My solution to this problem has been to accept that there is no easy way to do it, but using ROON´s tag and bookmark options I have managed to curate my library to my own taste.

It´s quite time consuming with about 2000 albums - Tidal and stored files, but spending a little bit of time every now and then is well worth the effort.

One of the options that to me is absolutely fabolous is editing the Tidal metadata such as labels and which particular mastering/ mastering engineer behind different releases. Maybe a bit nerdy, but to me it´s of great importance.

Examples; using tags and bookmarks I can with one click get all my Blue note albums that are remastered by Kevin Gray. Another click gives me all Analogue productions/ RCA Victor/ Living stereo releases conducted by Charles Munch in DSD64 format - the options are endless. Hoorray!

All the best from the land of (bi)polar bears a.k.a No®way

Christer

this mess is quite annoying for roon, its main promise is to cure your library requiring no work on users’s side.
i think an overall solution by roon’s @staff would be… the only solution

Hello to all you Debussy listeners, @joel , @John_V , @Klaus_Kammerer1 , @Niccolo_Terzi

Today I discovered that all my Debussy compositions were mismatched.
For instance, all instances of the String Quartet in my library are now listed under “Nocturnes, for female chorus & orchestra, CD 98 (L. 91)”.
The heading for the Nocturnes on its composition page:


The (first part of the) list of recordings in my collection, incorrectly listed under “Nocturnes”:

Those in the know will probably recognize some of these recordings / albums by their cover and know that they contain the String Quartet instead of the Nocturnes.

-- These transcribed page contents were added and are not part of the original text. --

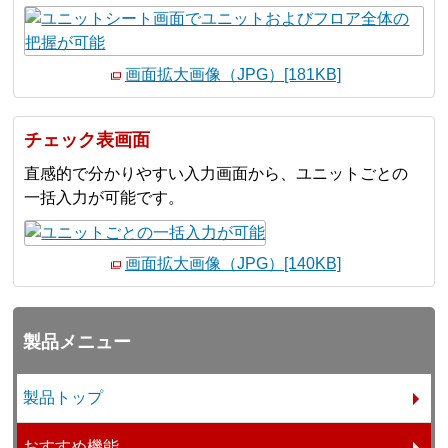
画面拡大画像（JPG）[181KB]
チェック表画面
直感的で分かりやすい入力画面から、ユニットごとの
一括入力が可能です。
画面拡大画像（JPG）[140KB]
製品メニュー
製品トップ
おすすめ機能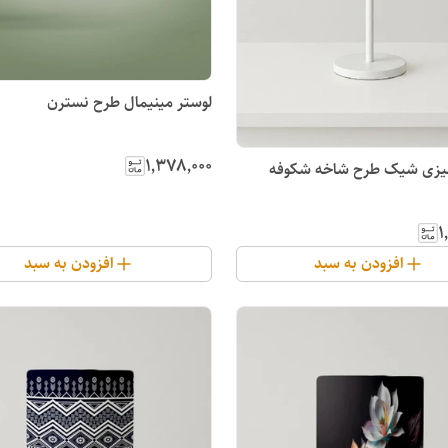
لوستر مینیمال طرح نسترن
۱٬۳۷۸٬۰۰۰
ومیزی شیک طرح شاخه شکوفه
۱
افزودن به سبد
افزودن به سبد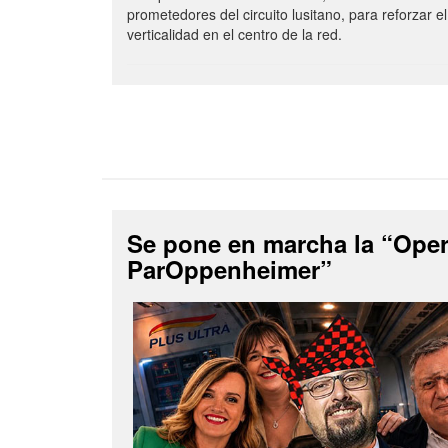
prometedores del circuito lusitano, para reforzar el
verticalidad en el centro de la red.
Se pone en marcha la “Ope
ParOppenheimer”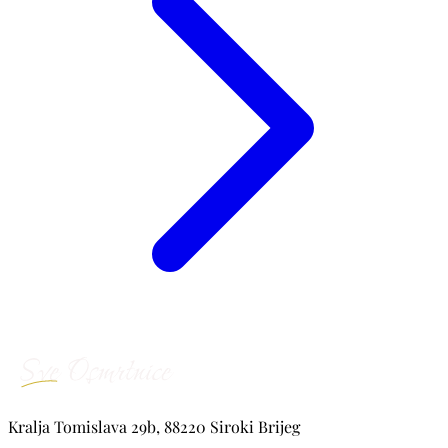
Kralja Tomislava 29b, 88220 Siroki Brijeg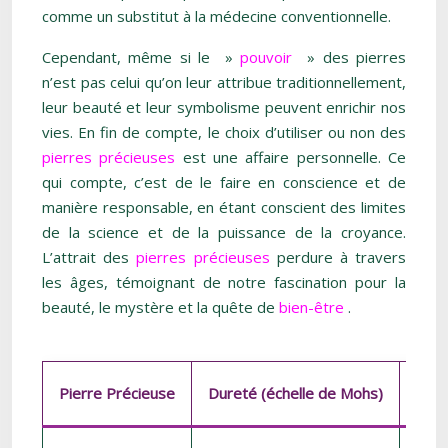
comme un substitut à la médecine conventionnelle.
Cependant, même si le »
pouvoir
» des pierres
n’est pas celui qu’on leur attribue traditionnellement,
leur beauté et leur symbolisme peuvent enrichir nos
vies. En fin de compte, le choix d’utiliser ou non des
pierres précieuses
est une affaire personnelle. Ce
qui compte, c’est de le faire en conscience et de
manière responsable, en étant conscient des limites
de la science et de la puissance de la croyance.
L’attrait des
pierres précieuses
perdure à travers
les âges, témoignant de notre fascination pour la
beauté, le mystère et la quête de
bien-être
.
Pierre Précieuse
Dureté (échelle de Mohs)
Dens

Checking the list of Debussy compositions on the AllMusic site quickly gave me the answer as to why these mismatches occur:
I have manually populated the WORK tag of my Debussy String Quartet tracks with “String Quartet in G minor, L. 91 (85) (Op. 10)”. I copied this directly from the AllMusic site, quite some time ago, in order for Roon to directly identify the correct composition.
But now (since when?) Roon / TiVo tries to match this with a Debussy composition in its database and finds “Nocturnes, for female chorus & orchestra, CD 98 (L. 91)” instead of “String Quartet, CD 91 (L. 85) (Op. 10)”.
Clearly the “L. 91” in my WORK tag is now matched with the number of the older 1971 Lesure catalog, given between brackets. All newer Lesure numbers are now prefixed with “CD” (probably meaning Catalogue Debussy?).

Now my question is: has anyone noticed this fundamental change in the TiVo database regarding Debussy compositions as well, and can someone please tell me if this change was indeed made fairly recently?
Will it remain this way? If so, I shall have to overhaul all of my Debussy tags and alter the first "L. " into "CD " within the WORK tag.

The short answer to your question is no, I have not noticed a recent change, but I will pay closer attention to my Debussy plays.

Probably not what you want to hear but I haven’t noticed any recent changes either. I did spend a lot of time on this a few years back as there was a great deal of confusion with the L / CD numbers. The quartet I have tagged as CD 91 (L. 85). That is the current all music convention.

Thanks for your quick reaction, @Tony_Casey
So what you’re saying is that when you spent all this time on this matter a few years ago, the notation already was “CD ()” ? I could have sworn that it wasn’t. But then again, maybe I’m just getting old…

Anyway, I guess I’ll just have to carry out a somewhat intelligent find-and-replace action using regular expressions on all my Debussy tracks.